Décret n° 2015-981 du 31 juillet 2015 fixant la liste des éléments de mobilier d’un logement meublé:

  • Literie comprenant couette ou couverture
  • Dispositif d’occultation des fenêtres dans les pièces destinées à être utilisées comme chambre à coucher
  • Plaques de cuisson
  • Four ou four à micro-ondes
  • Réfrigérateur et congélateur ou, au minimum, un réfrigérateur doté d’un compartiment permettant de disposer d’une température inférieure ou égale à – 6 °C
  • Vaisselle nécessaire à la prise des repas
  • Ustensiles de cuisine
  • Table et sièges
  • Étagères de rangement
  • Luminaires
  • Matériel d’entretien ménager adapté aux caractéristiques du logement

Les loyers doivent être déclarés dans la catégorie des bénéfices industriels et commerciaux :

Les charges déductibles des loyers :

Le contribuable qui relève du statut de location meublée non professionnelle pourra déduire chaque année de ses loyers les charges suivantes :

  • les frais généraux;
  • Les intérêts des emprunts qui ont permis de financer l’acquisition du bien immobilier ainsi que des meubles
  • les avances réalisés par le propriétaire bailleur;
  • les impôts et taxes (taxes locales, taxe foncières);
  • les charges de copropriété;
  • les provisions pour charge de copropriété;
  • les frais de réparation;
  • les frais d’entretien;
  • les frais de gérance;
  • les frais de rémunération des gardes ou concierges;
  • les honoraires versées à des intermédiaires;
  • les commissions.

Règle d’imputation des charges déductibles et reports des déficits :

Lorsque le propriétaire constate un déficit, celui-ci est reportable et cumulable sur les revenus BIC retirés de la location en meublée, pour une période de 10 ans.

Les amortissements :

Chaque année le contribuable devra comptabiliser l’amortissement du mobilier et de l’immobilier.
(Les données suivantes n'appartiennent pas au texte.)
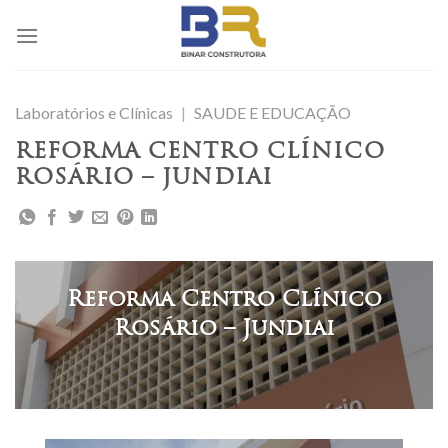
Skip
to
content
Laboratórios e Clínicas
|
SAUDE E EDUCAÇÃO
REFORMA CENTRO CLÍNICO
ROSÁRIO – JUNDIAI
Reforma Centro Clínico
Rosário – Jundiai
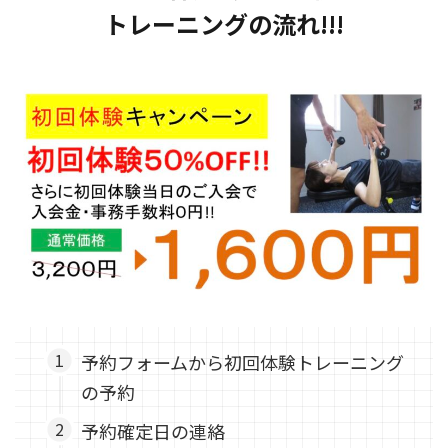
トレーニングの流れ!!!
予約フォームから初回体験トレーニング
の予約
予約確定日の連絡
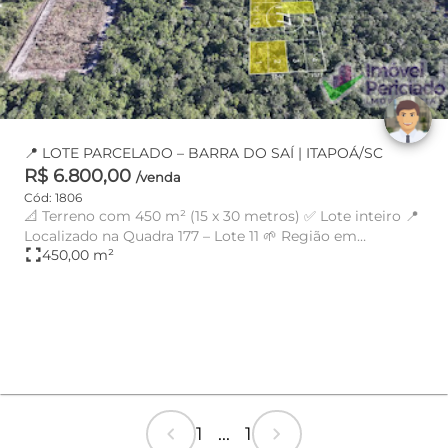
📍 LOTE PARCELADO – BARRA DO SAÍ | ITAPOÁ/SC
R$ 6.800,00
/venda
Cód: 1806
📐 Terreno com 450 m² (15 x 30 metros) ✅ Lote inteiro 📍
Localizado na Quadra 177 – Lote 11 🌱 Região em
fullscreen
450,00 m²
constante dese...
chevron_left
chevron_right
1 ... 1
  • chaque année le propriétaire bailleur déduira des loyers acquis une fraction du prix d’acquisition calculée de la façon suivante : prix d’acquisition/ durée d’amortissement de chaque élément de la construction et des meubles.

Limite :

  • le montant de la déduction au titre de l’amortissement ne pourra être supérieure au montant des loyers nets acquis par le propriétaire bailleur.
  • Le montant de l’amortissement ne sera déduit qu’après déduction des autres charges.

Report des amortissements non déduits:

  • Le montant de l’amortissement qui n’a pu être déduit sera reporté sur les années suivantes (les exercices suivants), sans limitation de durée.

La récupération de TVA :

le contribuable pourra, si certaines conditions sont réunies, assujettir les loyers à la taxe sur la valeur ajoutée (TVA) .

Lorsque les loyers sont assujettis à TVA, le propriétaire bailleur pourra récupérer la TVA qui a grevé le prix d’acquisition du logement.